Ms. Walters is OR Supervisor at Chesapeake Surgery Center, Salisbury, Md.

4. Seal the deal
In this job market, you're always walking a fine line between moving too quickly and moving too slowly. When you seek candidates for your staff you need to be ready with:

  • A competitive salary. You don't have to offer the highest salary in the area, but it has to be competitive. You can find out what local health care facilities are offering just by looking at the "Help Wanted" ads, talking to the HR people at the local hospital, and talking with officers of the local nurses' association.
  • Good benefits. One big benefit most ASCs offer is day shift with no weekends or call. Of course, you should be offering health insurance, vacation and sick pay comparable to the local hospital. Try your best to develop a work schedule that accommodates individual needs, such as later starting times for parents with kids in school, or a four-day work week (the entire permanent Hunkeler staff has this, and they love it).
  • A positive environment. We called staff members aside and asked what really matters to them. They told us they want to feel they are offering high-quality care, being recognized for their efforts, and are part of a really good team. In response to this, we improved our CE reimbursement and in-service offerings, created some performance recognition programs, and developed team-building activities.

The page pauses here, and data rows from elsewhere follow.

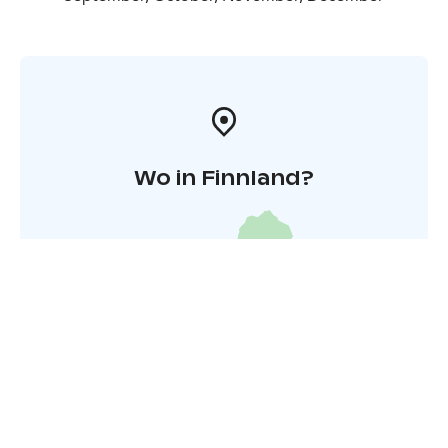
Wo in Finnland?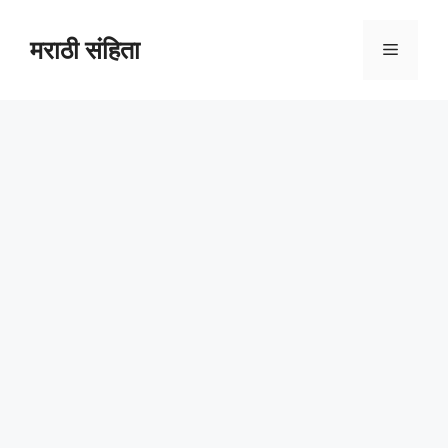
Skip
to
मराठी संहिता
Menu
content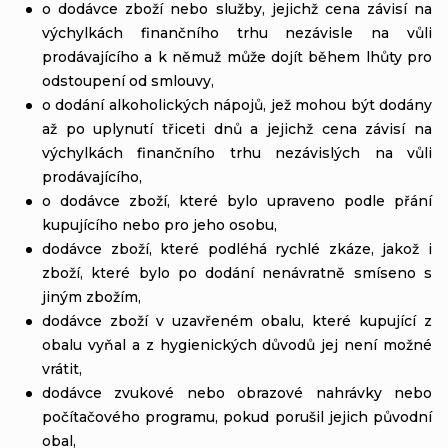
o dodávce zboží nebo služby, jejichž cena závisí na
výchylkách finančního trhu nezávisle na vůli
prodávajícího a k němuž může dojít během lhůty pro
odstoupení od smlouvy,
o dodání alkoholických nápojů, jež mohou být dodány
až po uplynutí třiceti dnů a jejichž cena závisí na
výchylkách finančního trhu nezávislých na vůli
prodávajícího,
o dodávce zboží, které bylo upraveno podle přání
kupujícího nebo pro jeho osobu,
dodávce zboží, které podléhá rychlé zkáze, jakož i
zboží, které bylo po dodání nenávratně smíseno s
jiným zbožím,
dodávce zboží v uzavřeném obalu, které kupující z
obalu vyňal a z hygienických důvodů jej není možné
vrátit,
dodávce zvukové nebo obrazové nahrávky nebo
počítačového programu, pokud porušil jejich původní
obal,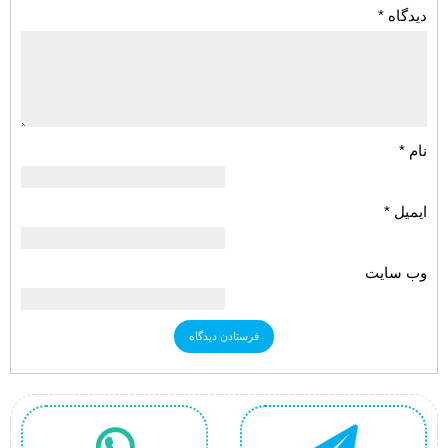
دیدگاه
*
نام
*
ایمیل
*
وب‌ سایت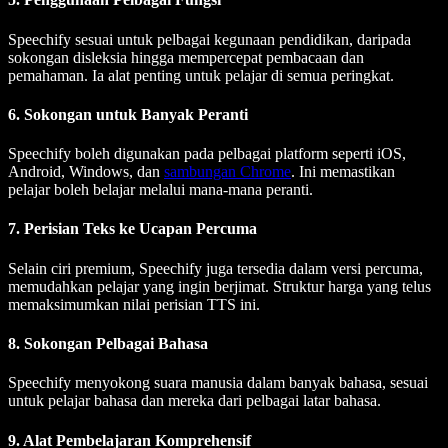
Speechify sesuai untuk pelbagai kegunaan pendidikan, daripada
sokongan disleksia hingga mempercepat pembacaan dan
pemahaman. Ia alat penting untuk pelajar di semua peringkat.
6. Sokongan untuk Banyak Peranti
Speechify boleh digunakan pada pelbagai platform seperti iOS,
Android, Windows, dan
sambungan Chrome
. Ini memastikan
pelajar boleh belajar melalui mana-mana peranti.
7. Perisian Teks ke Ucapan Percuma
Selain ciri premium, Speechify juga tersedia dalam versi percuma,
memudahkan pelajar yang ingin berjimat. Struktur harga yang telus
memaksimumkan nilai perisian TTS ini.
8. Sokongan Pelbagai Bahasa
Speechify menyokong suara manusia dalam banyak bahasa, sesuai
untuk pelajar bahasa dan mereka dari pelbagai latar bahasa.
9. Alat Pembelajaran Komprehensif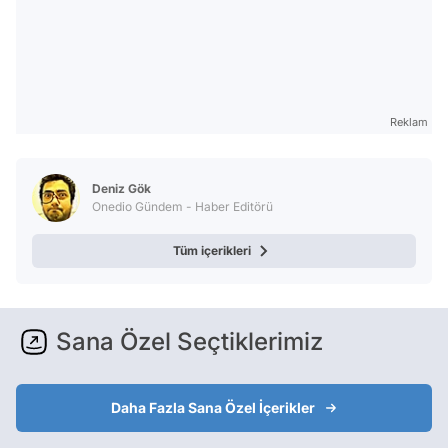
Reklam
Deniz Gök
Onedio Gündem - Haber Editörü
Tüm içerikleri
Sana Özel Seçtiklerimiz
Daha Fazla Sana Özel İçerikler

When interviewing candidates, think about how each person will fit into the total team. A surgery team has been described as a cake batter-if you put in one wrong ingredient, it just won't turn out well. You're looking for team players who will complement and support each other.

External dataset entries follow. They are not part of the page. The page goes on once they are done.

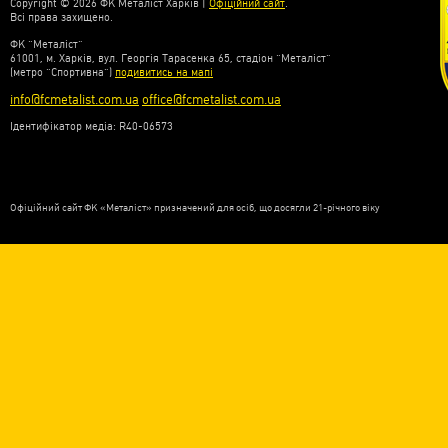
Copyright © 2026 ФК Металіст Харків |
Офіційний сайт
.
Всі права захищено.
ФК “Металіст”
61001, м. Харків, вул. Георгія Тарасенка 65, стадіон “Металіст”
(метро “Спортивна”)
подивитись на мапі
info@fcmetalist.com.ua
office@fcmetalist.com.ua
Ідентифікатор медіа: R40-06573
Офіційний сайт ФК «Металіст» призначений для осіб, що досягли 21-річного віку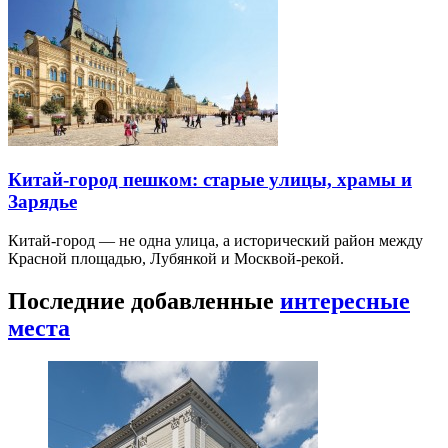
Китай-город пешком: старые улицы, храмы и
Зарядье
Китай-город — не одна улица, а исторический район между
Красной площадью, Лубянкой и Москвой-рекой.
Последние добавленные
интересные
места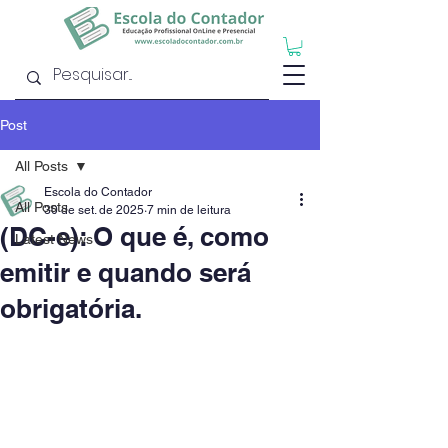
Post
All Posts
Escola do Contador
All Posts
30 de set. de 2025
7 min de leitura
(DC-e): O que é, como
Latest News
emitir e quando será
obrigatória.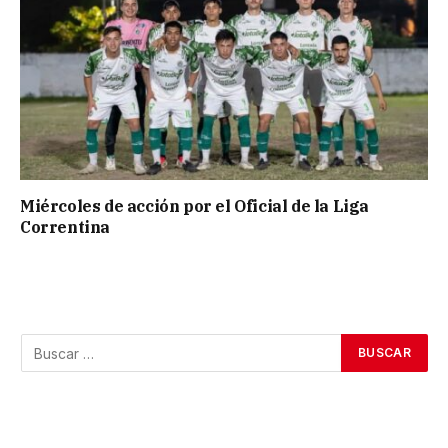
Miércoles de acción por el Oficial de la Liga
Correntina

Once you have identified this person, don't wait too long to make an offer. We've lost a few good candidates because of hesitation. Now, for someone who appears to be a perfect fit, we make an offer that same day or the next day. The offer is always made pending full reference and background checks.

5. Don't lose 'em
Staff retention is key to productive operation of an ASC. If you've hired well, you have just the right number of high performers. Losing just one will mean an added burden to the remaining staff, as well as a time-consuming search for a replacement. We've found that maintaining the positive environment goes a long way toward retaining people. Here's a quick list of things that were found to work.

  • Surgeons who say, "Thanks." Our surgeons frequently thank the staff at the end of the day, and they often ask the staff for suggestions on improving patient flow and care.
  • Employee Recognition. OR recognition day is celebrated yearly and birthdays are celebrated each month. This year we celebrated the holidays with a homemade breakfast provided by management, and will have a Christmas Party at a local restaurant. Years of service will be recognized at this party.
  • Movie passes. After a particularly busy day or week, we give movie passes to the staff as a thank-you. You could offer other small gifts, such as flowers or a gift certificate.
  • Team-building sessions. In order to share information and improve communication, we held a staff session with a "Jeopardy" game show format. Facts about doctors, procedures, lasers, equipment and staff were compiled for the game. Of course, there were refreshments and prizes.

In general, it's not important what you do to keep staff happy, just that you do it. Employees need to know you care, or they will look for an employer who does. In today's job market, they won't have to look far.